» The data
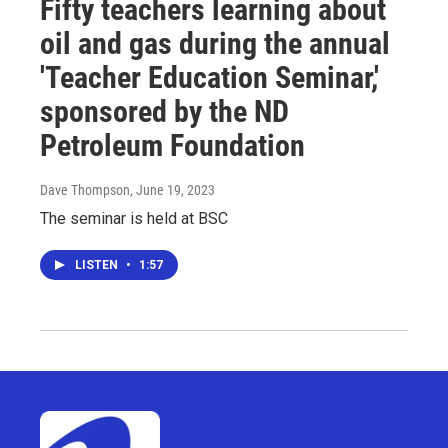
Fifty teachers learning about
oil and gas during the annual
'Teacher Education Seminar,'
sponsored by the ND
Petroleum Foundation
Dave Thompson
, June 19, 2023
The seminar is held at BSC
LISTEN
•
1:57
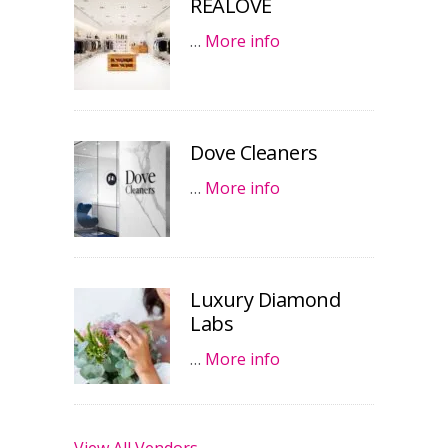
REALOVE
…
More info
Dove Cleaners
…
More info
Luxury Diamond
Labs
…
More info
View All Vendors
---
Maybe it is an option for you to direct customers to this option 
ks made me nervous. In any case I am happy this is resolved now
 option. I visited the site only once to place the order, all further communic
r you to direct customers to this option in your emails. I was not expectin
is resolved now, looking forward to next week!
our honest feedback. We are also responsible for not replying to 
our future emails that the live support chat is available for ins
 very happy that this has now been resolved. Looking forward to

» Goal of the exercise
Find the line with "our honest feedback." in the entries above. Retype it and each line after it, exactly, through the line with "very happy that", and stop there.

» Answer section
our honest feedback. We are also responsible for not replying to 
our future emails that the live support chat is available for ins
 very happy that this has now been resolved. Looking forward to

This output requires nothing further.